● **Instructions for the task**
For the material below, reproduce exactly each line from the one that has "Lib Dem: 6371 (14.8%)" through the one that has "name expires on", and no others; pictures stay out.

※

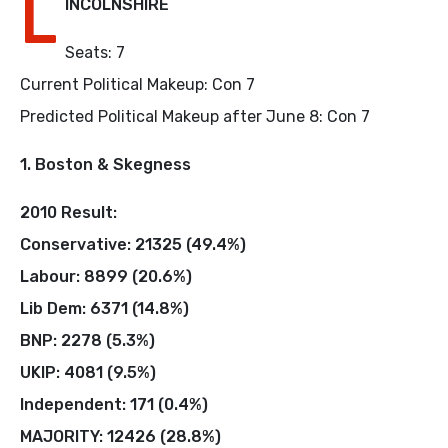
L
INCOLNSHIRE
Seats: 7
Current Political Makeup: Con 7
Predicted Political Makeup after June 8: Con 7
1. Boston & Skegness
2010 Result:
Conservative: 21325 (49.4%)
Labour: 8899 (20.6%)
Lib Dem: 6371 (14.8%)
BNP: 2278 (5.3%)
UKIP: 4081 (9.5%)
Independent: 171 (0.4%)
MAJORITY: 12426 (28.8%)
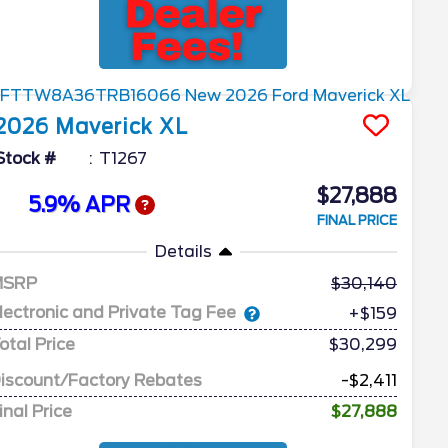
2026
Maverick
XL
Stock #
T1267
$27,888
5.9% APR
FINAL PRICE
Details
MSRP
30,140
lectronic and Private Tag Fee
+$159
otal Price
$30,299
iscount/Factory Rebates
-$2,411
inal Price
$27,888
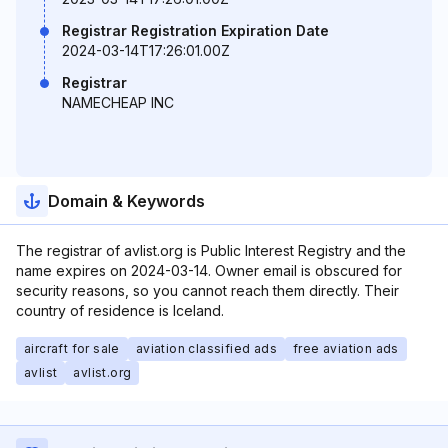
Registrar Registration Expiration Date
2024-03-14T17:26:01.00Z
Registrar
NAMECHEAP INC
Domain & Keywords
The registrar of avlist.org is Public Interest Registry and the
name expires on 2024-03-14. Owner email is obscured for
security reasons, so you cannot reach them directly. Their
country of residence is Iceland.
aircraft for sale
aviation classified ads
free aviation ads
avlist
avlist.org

※

● **Task output**
Lib Dem: 6371 (14.8%)
BNP: 2278 (5.3%)
UKIP: 4081 (9.5%)
Independent: 171 (0.4%)
MAJORITY: 12426 (28.8%)
2026
Maverick
XL
Stock #
T1267
$27,888
5.9% APR
FINAL PRICE
Details
MSRP
30,140
lectronic and Private Tag Fee
+$159
otal Price
$30,299
iscount/Factory Rebates
-$2,411
inal Price
$27,888
Registrar Registration Expiration Date
2024-03-14T17:26:01.00Z
Registrar
NAMECHEAP INC
Domain & Keywords
The registrar of avlist.org is Public Interest Registry and the
name expires on 2024-03-14. Owner email is obscured for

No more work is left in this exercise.